Apriamo il capitolo vaccinazione?
«Si è trattato di una vergogna. Ci hanno assicurato, e ci siamo fidati, che il vaccino fosse sicuro e sperimentare. Peccato sia saltato fuori dai documenti che non c'erano sperimentazioni sugli anziani e dati sulle donne incinta. Recentemente Pfizer, messa con le spalle al muro, ha scritto nel bugiardino che il suo siero può dare pericarditi ai giovani maschi e che non ci sono dati sperimentali per le donne gravide, con la conseguenza che, su quei soggetti, quindi, deve essere usato solo in casi estremi. Ma quelli di noi che l'hanno detto allora hanno subito le inquisizioni del pensiero unico. Io ho avuto due commissioni disciplinari».
D'accordo, però obietto: erano mesi particolari, c'era un'emergenza planetaria, contavamo migliaia di morti alla settimana, vivevamo con l'incubo del “bollettino”. Qualcosa per arginare quella deriva andava fatta e lo poteva fare solo la scienza.
«Ha perfettamente ragione. Tuttavia all'inizio non c'era esclusivamente il vaccino di Pfizer o di Moderna e Astrazeneca. Ce n'erano altri, tra cui anche uno italiano. Sono spariti tutti. È stato fatto il contratto con Pfizer e non se n'è parlato più. Guardi, io sono una persona schietta. Se hanno detto: “Non abbiamo un'alternativa, abbiamo questo che è poco sperimentare ma vale la pena provare”, sarebbe stato un conto. In questo modo, invece, sono stati falsificati dei dati. Senza contare quella stupidata della “tachipirina e vigile attesa”».
È stato un ritornello trito e ritrito. Non ha funzionato?
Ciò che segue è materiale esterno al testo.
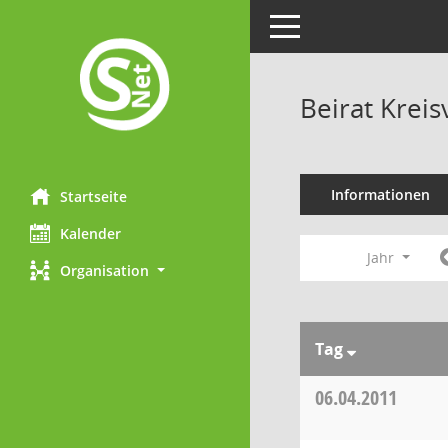
Toggle navigation
Beirat Krei
Informationen
Startseite
Kalender
Jahr
Organisation
Tag
06.04.2011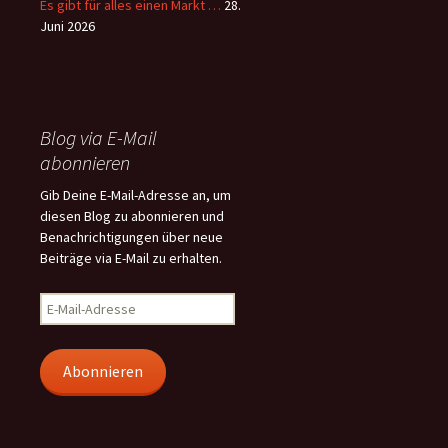
Es gibt für alles einen Markt …
28.
Juni 2026
Blog via E-Mail
abonnieren
Gib Deine E-Mail-Adresse an, um
diesen Blog zu abonnieren und
Benachrichtigungen über neue
Beiträge via E-Mail zu erhalten.
E-
Mail-
Adresse
Abonnieren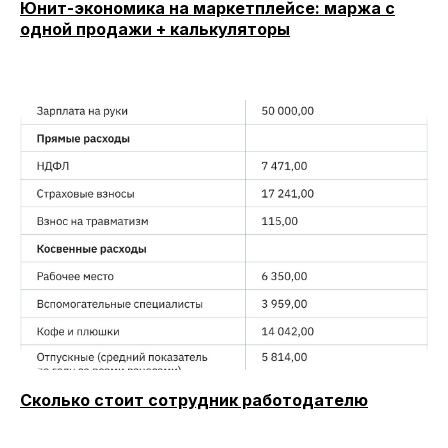
Юнит-экономика на маркетплейсе: маржа с
одной продажи + калькуляторы
Сколько стоит сотрудник работодателю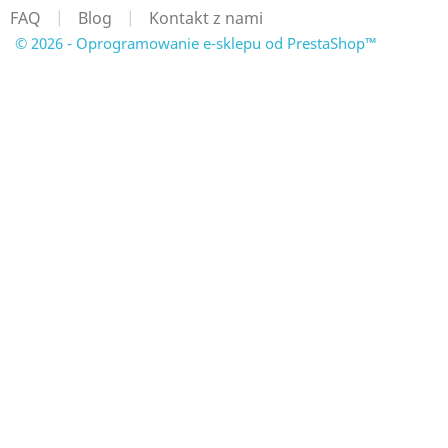
FAQ
|
Blog
|
Kontakt z nami
© 2026 - Oprogramowanie e-sklepu od PrestaShop™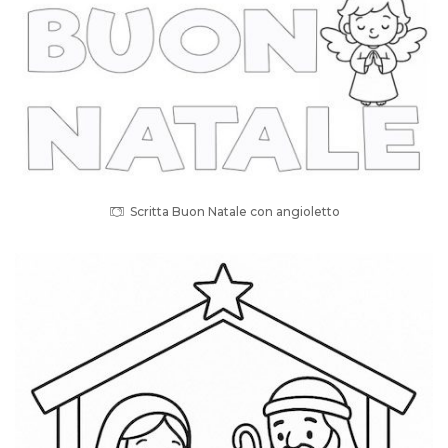
Scritta Buon Natale con angioletto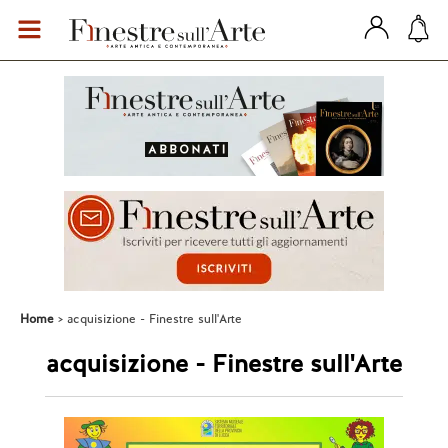
Home
acquisizione - Finestre sull'Arte
acquisizione - Finestre sull'Arte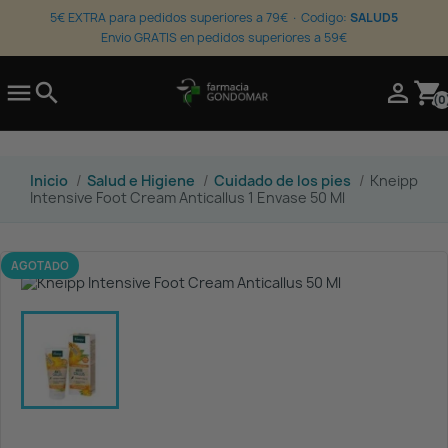
5€ EXTRA para pedidos superiores a 79€ · Codigo:
SALUD5
Envio GRATIS en pedidos superiores a 59€

search

shopping_cart
(0
Inicio
Salud e Higiene
Cuidado de los pies
Kneipp
Intensive Foot Cream Anticallus 1 Envase 50 Ml
AGOTADO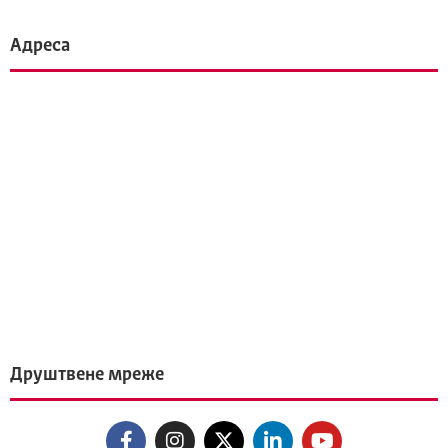
Адреса
Друштвене мреже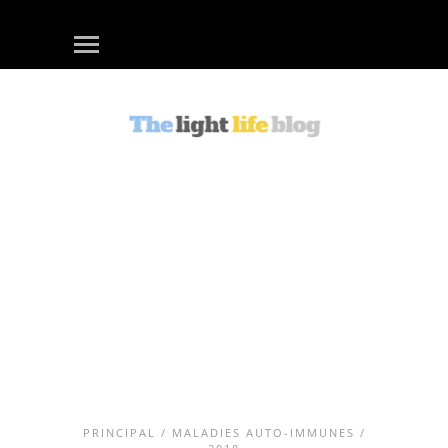
PRINCIPAL
/
MALADIES AUTO-IMMUNES
/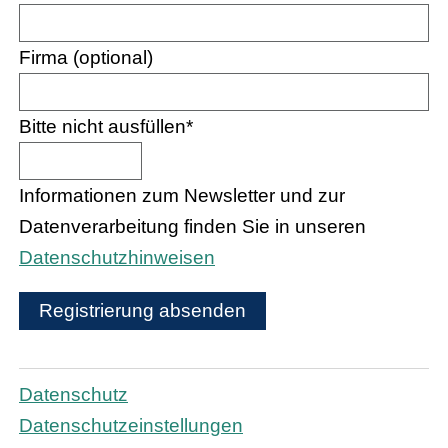
Firma (optional)
Bitte nicht ausfüllen
*
Informationen zum Newsletter und zur
Datenverarbeitung finden Sie in unseren
Datenschutzhinweisen
Registrierung absenden
Datenschutz
Datenschutzeinstellungen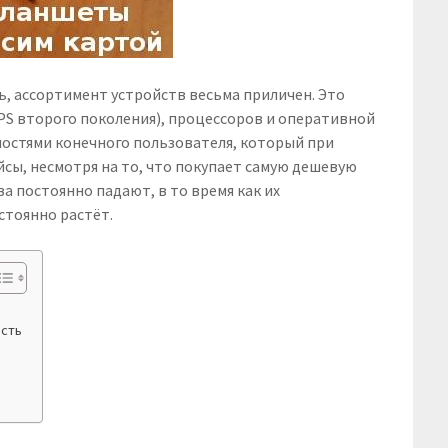
, ассортимент устройств весьма приличен. Это
IPS второго поколения), процессоров и оперативной
ностями конечного пользователя, который при
ы, несмотря на то, что покупает самую дешевую
ва постоянно падают, в то время как их
тоянно растёт.
ость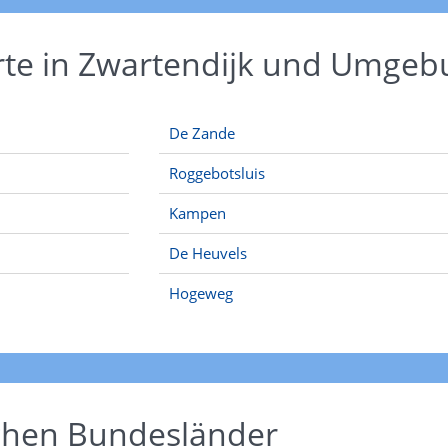
rte in Zwartendijk und Umge
De Zande
Roggebotsluis
Kampen
De Heuvels
Hogeweg
schen Bundesländer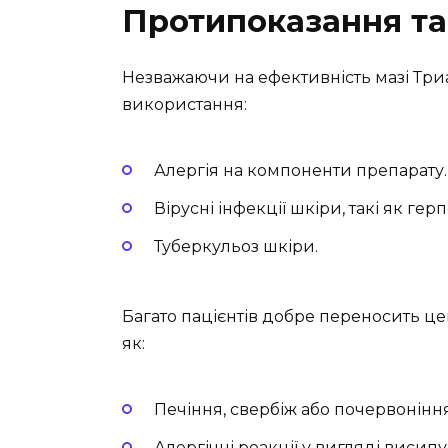
Протипоказання та
Незважаючи на ефективність мазі Триа
використання:
Алергія на компоненти препарату.
Вірусні інфекції шкіри, такі як герп
Туберкульоз шкіри.
Багато пацієнтів добре переносить цей 
як:
Печіння, свербіж або почервонінн
Алергічні реакції у вигляді висипу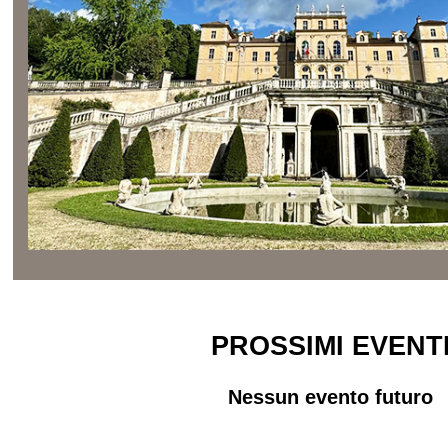
PROSSIMI EVENT
Nessun evento futuro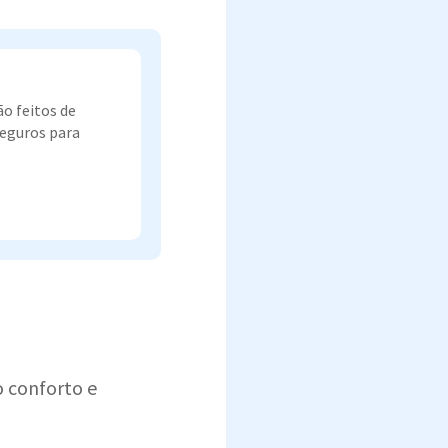
o feitos de
seguros para
o conforto e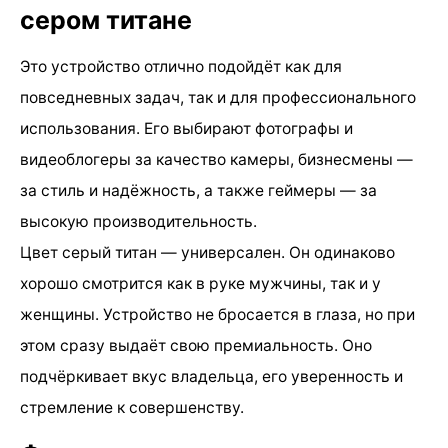
сером титане
Это устройство отлично подойдёт как для
повседневных задач, так и для профессионального
использования. Его выбирают фотографы и
видеоблогеры за качество камеры, бизнесмены —
за стиль и надёжность, а также геймеры — за
высокую производительность.
Цвет серый титан — универсален. Он одинаково
хорошо смотрится как в руке мужчины, так и у
женщины. Устройство не бросается в глаза, но при
этом сразу выдаёт свою премиальность. Оно
подчёркивает вкус владельца, его уверенность и
стремление к совершенству.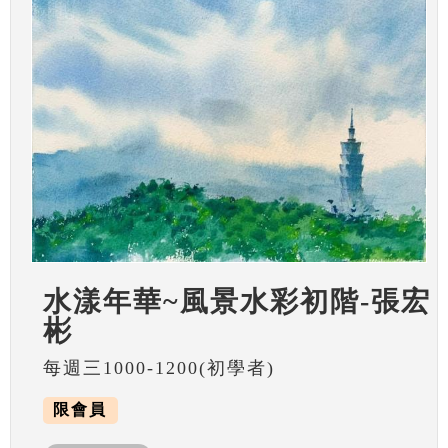
水漾年華~風景水彩初階-張宏
彬
每週三1000-1200(初學者)
限會員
«Ma quando mai in un'infezione si aspetta che il paziente si aggravi per intervenire? Bisogna farlo subito, è come un incendio che divampa: o lo spegni immediatamente o resti fregato. Tra l'altro la tachipirina non cura niente, abbassa le difese immunitarie e basta. È stata un'assurdità scientifica, come quella di ostacolare le autopsie».
Le autospie?
«Certo. Tecnicamente non erano vietate, è vero. Ma nella pratica era impossibile farle perché per procedere dovevi avere l'autorizzazione di un giudice e, mentre cercavi di ottenerla, il corpo del tuo paziente venne cremato. È accaduto questo in quegli anni. Solo che non lo diceva nessuno, compresa la maggior parte dei giornali».
Insomma, tornando alla commissione sulla gestione della pandemia Covid, il suo giudizio è positivo?
«Altamente positivo, sì. Le dirò di più: ne ho parlato ad Atreju e ho intenzione di iniziare una commissione puramente scientifica per studiare proprio ciò che sta venendo a galla ora. Mi auguro che tanti colleghi quelli che non la pensano compresi come me vogliano unirmi e discuterne assieme, perché il primo dovere di uno scienziato è essere pronto a cambiare idea però farlo rispettando i dati e gli studi e le analisi. Io sono per un dibattito aperto».